◆ **TASK MATERIAL**
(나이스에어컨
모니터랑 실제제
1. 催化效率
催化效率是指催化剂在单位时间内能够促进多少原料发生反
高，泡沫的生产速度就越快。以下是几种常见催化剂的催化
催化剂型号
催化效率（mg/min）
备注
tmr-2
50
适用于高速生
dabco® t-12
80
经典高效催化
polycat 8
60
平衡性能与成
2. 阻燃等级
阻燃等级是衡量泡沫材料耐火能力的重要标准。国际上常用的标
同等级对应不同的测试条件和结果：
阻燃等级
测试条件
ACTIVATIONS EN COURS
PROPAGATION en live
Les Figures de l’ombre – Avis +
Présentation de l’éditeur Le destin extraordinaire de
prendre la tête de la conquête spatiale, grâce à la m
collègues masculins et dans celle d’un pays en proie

* * *

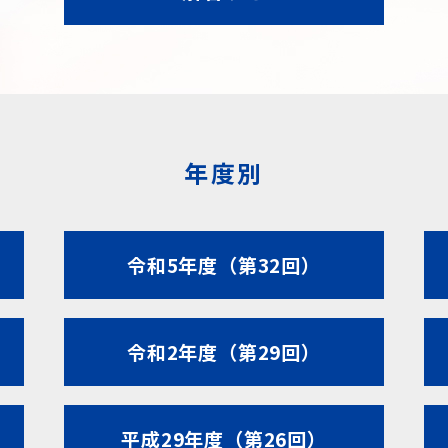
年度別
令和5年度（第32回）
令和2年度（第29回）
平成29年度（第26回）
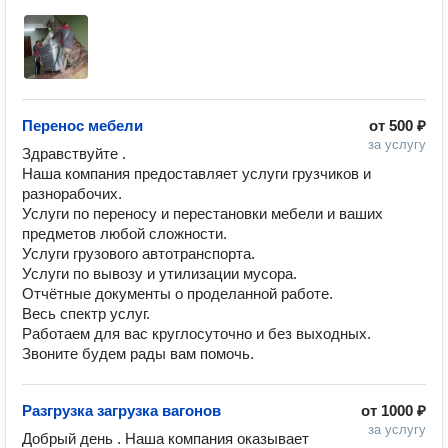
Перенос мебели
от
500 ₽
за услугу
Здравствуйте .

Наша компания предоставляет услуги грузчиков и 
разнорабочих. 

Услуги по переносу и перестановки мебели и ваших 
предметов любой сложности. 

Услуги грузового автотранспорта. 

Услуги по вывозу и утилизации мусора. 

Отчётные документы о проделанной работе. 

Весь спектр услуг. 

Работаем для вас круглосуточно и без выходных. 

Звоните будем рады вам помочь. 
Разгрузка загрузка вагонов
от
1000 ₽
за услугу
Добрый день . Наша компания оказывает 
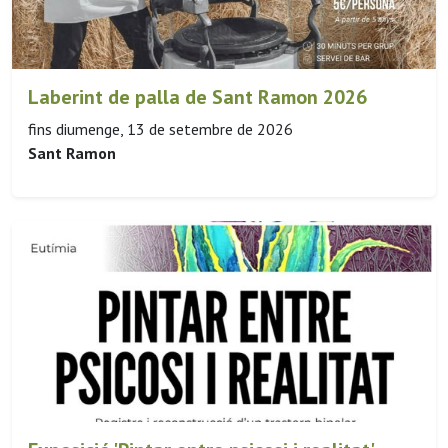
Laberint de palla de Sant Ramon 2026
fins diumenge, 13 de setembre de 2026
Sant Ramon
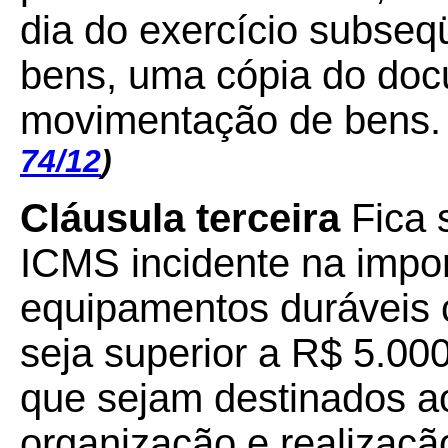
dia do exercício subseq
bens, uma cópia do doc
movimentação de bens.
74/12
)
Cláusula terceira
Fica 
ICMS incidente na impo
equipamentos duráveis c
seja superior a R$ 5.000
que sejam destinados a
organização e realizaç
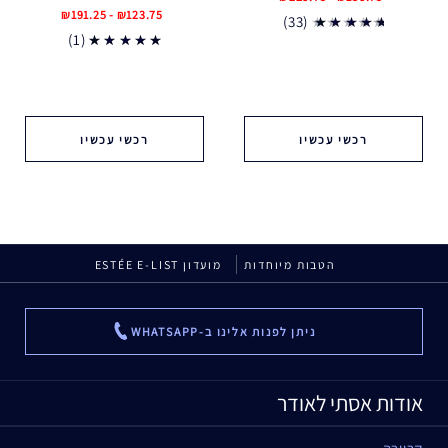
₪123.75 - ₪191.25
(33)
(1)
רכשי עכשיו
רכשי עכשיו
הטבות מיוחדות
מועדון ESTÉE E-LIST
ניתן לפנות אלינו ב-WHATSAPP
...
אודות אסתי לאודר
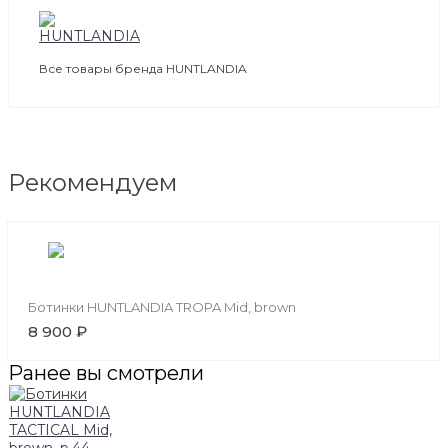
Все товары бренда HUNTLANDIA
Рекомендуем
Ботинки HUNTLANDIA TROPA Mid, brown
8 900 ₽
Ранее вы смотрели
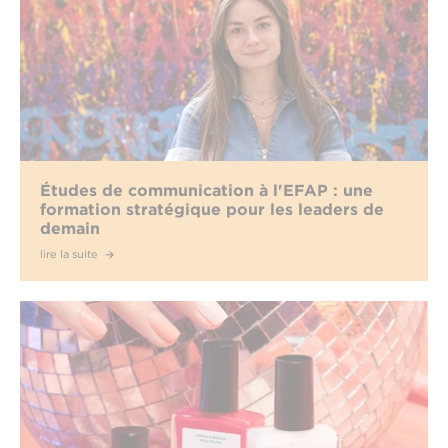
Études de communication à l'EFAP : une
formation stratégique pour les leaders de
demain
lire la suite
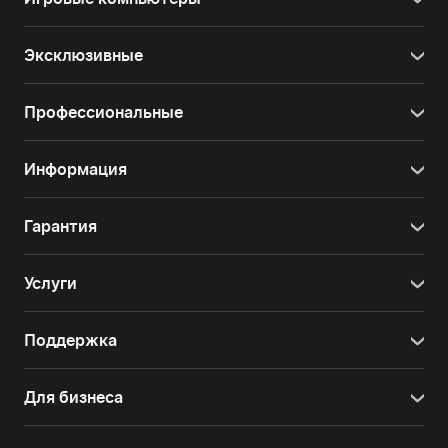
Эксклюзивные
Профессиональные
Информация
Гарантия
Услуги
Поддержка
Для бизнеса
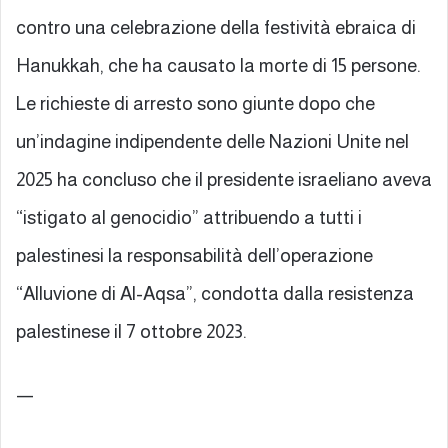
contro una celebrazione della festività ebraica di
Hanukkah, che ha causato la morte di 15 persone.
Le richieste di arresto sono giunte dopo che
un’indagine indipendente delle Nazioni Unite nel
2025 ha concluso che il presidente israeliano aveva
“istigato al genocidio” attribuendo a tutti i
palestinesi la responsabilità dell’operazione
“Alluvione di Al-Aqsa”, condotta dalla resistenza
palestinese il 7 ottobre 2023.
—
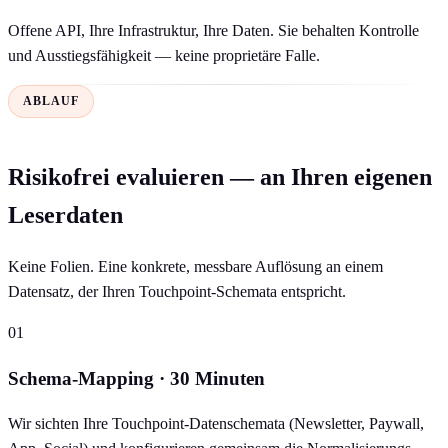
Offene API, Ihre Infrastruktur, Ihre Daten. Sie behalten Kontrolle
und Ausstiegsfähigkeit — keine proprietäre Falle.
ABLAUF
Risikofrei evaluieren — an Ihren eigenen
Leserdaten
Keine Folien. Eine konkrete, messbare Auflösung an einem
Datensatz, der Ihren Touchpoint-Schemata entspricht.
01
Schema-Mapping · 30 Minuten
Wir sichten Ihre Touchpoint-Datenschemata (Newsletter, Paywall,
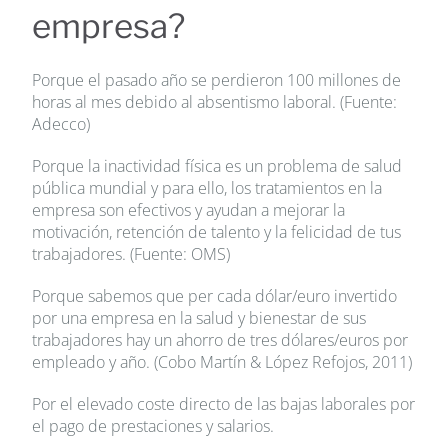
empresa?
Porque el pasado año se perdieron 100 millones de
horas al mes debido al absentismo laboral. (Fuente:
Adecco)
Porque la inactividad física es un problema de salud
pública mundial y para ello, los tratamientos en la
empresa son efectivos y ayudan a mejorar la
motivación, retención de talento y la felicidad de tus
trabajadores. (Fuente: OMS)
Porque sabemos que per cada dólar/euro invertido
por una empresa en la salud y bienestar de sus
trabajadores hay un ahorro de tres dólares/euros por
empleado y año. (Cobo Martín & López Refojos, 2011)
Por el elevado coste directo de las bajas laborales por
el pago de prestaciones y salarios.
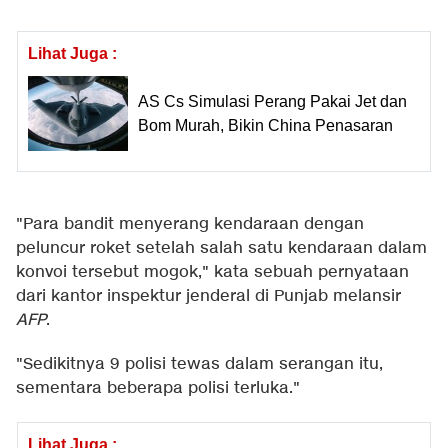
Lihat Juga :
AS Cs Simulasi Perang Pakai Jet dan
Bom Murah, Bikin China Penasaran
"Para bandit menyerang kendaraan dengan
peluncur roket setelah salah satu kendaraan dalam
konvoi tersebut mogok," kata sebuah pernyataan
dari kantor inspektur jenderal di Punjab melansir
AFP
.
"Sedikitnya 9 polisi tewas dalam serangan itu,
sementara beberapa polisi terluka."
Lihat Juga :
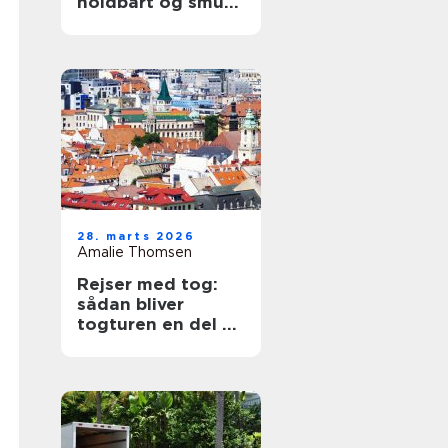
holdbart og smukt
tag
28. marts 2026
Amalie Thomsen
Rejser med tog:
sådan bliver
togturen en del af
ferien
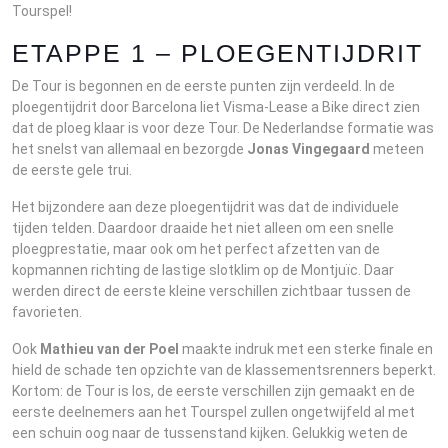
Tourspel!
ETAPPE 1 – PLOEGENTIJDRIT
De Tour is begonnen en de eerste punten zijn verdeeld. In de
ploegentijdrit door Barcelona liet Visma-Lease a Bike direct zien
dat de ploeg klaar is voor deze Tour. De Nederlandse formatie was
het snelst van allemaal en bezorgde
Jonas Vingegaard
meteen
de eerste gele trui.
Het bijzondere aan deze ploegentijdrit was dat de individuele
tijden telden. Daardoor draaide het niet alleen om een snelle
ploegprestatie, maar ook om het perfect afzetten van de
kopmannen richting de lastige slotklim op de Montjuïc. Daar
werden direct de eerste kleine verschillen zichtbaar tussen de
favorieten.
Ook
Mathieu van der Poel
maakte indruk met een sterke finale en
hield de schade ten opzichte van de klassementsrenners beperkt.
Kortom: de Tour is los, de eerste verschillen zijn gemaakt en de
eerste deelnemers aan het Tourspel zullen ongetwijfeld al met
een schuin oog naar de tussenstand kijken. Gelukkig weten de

--

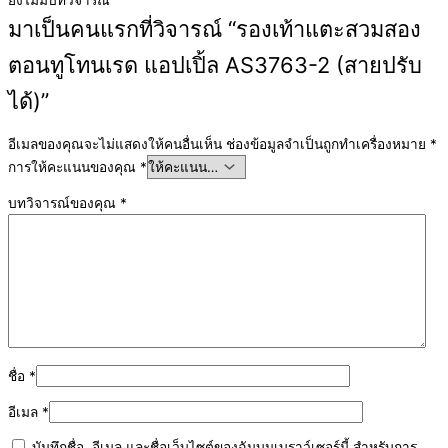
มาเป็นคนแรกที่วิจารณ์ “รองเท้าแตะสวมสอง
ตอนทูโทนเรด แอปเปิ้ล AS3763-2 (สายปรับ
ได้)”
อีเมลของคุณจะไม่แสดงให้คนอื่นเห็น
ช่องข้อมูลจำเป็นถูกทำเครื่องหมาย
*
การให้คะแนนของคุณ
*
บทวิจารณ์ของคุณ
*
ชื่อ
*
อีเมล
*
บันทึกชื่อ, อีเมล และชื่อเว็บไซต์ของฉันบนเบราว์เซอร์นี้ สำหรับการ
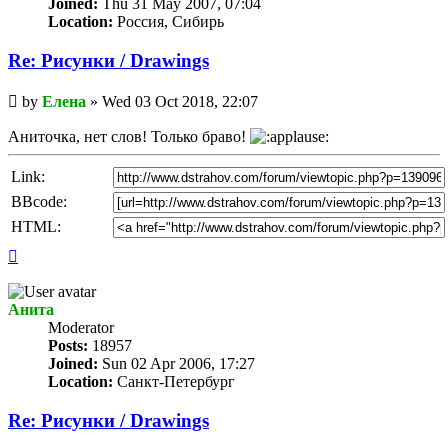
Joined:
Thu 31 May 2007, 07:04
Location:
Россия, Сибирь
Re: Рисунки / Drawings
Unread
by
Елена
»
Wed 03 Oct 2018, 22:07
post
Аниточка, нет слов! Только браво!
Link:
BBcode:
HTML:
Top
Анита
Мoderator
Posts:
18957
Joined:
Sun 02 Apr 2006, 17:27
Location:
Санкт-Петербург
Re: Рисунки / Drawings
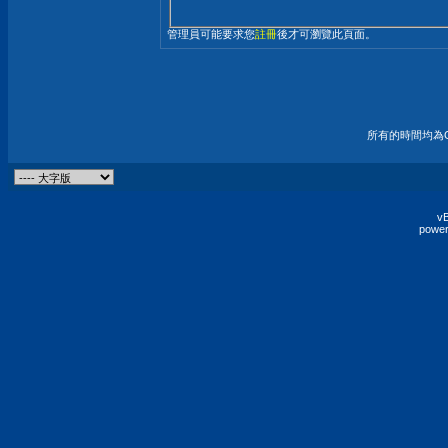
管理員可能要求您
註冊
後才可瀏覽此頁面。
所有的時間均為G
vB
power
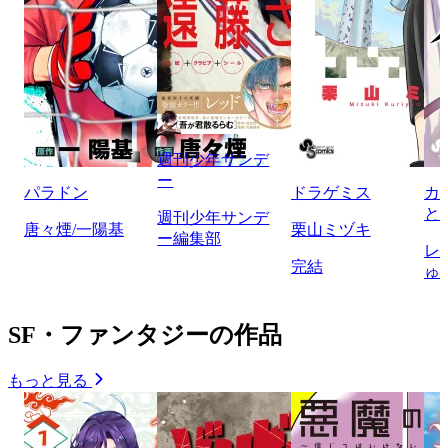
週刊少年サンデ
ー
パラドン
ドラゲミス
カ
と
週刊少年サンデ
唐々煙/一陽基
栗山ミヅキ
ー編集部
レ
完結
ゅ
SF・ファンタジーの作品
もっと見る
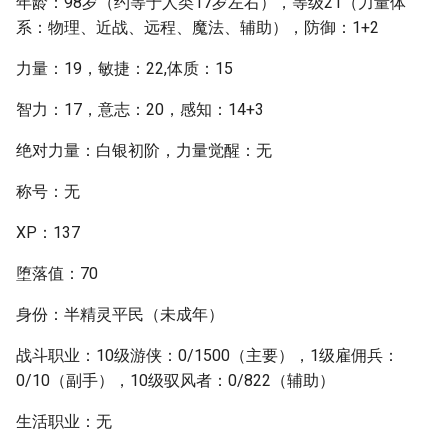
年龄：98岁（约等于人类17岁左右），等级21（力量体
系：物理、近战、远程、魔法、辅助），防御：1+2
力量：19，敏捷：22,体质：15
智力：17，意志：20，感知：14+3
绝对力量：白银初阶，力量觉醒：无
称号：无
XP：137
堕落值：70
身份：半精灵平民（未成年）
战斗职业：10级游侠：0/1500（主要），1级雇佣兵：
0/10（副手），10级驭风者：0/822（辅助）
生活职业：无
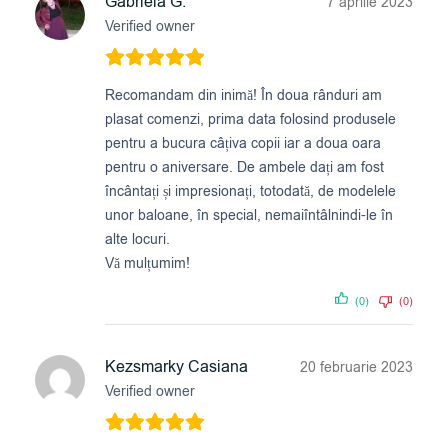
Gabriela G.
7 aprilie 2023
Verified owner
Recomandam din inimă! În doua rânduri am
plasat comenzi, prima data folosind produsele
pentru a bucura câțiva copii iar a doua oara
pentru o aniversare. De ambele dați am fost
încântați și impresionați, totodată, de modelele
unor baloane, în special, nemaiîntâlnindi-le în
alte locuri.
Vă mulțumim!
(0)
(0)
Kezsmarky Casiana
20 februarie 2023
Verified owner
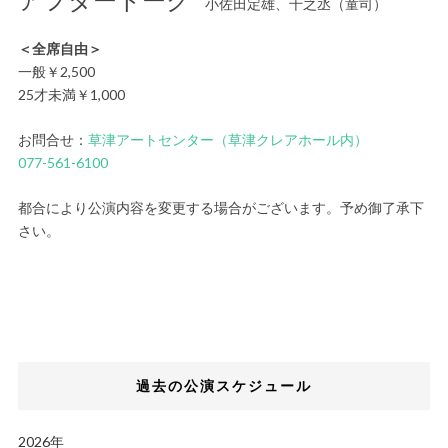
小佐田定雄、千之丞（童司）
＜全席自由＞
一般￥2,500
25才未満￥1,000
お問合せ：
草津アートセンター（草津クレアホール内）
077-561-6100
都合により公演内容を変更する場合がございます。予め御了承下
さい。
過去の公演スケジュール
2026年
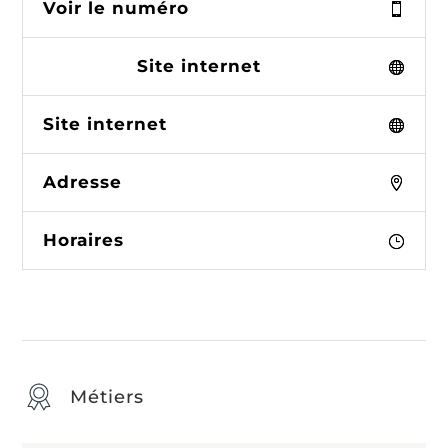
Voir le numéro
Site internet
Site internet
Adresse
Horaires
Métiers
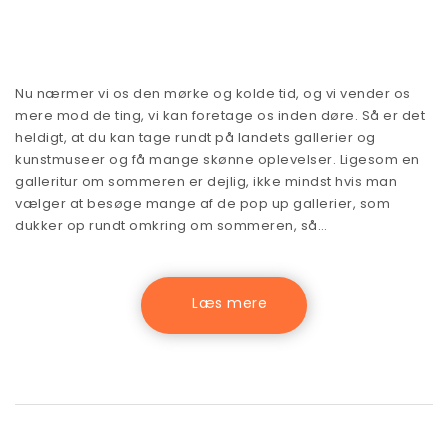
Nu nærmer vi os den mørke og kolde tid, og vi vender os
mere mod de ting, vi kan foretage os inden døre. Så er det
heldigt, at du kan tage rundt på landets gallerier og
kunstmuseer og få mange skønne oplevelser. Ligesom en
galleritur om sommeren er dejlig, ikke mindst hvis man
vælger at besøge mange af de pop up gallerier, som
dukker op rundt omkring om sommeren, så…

◆ **WHAT TO WORK ON**
Go through the listing above and return each line where the word "จารณ" occurs.

◆ **ANSWER AREA**
มาเป็นคนแรกที่วิจารณ์ “รองเท้าแตะสวมสอง
บทวิจารณ์ของคุณ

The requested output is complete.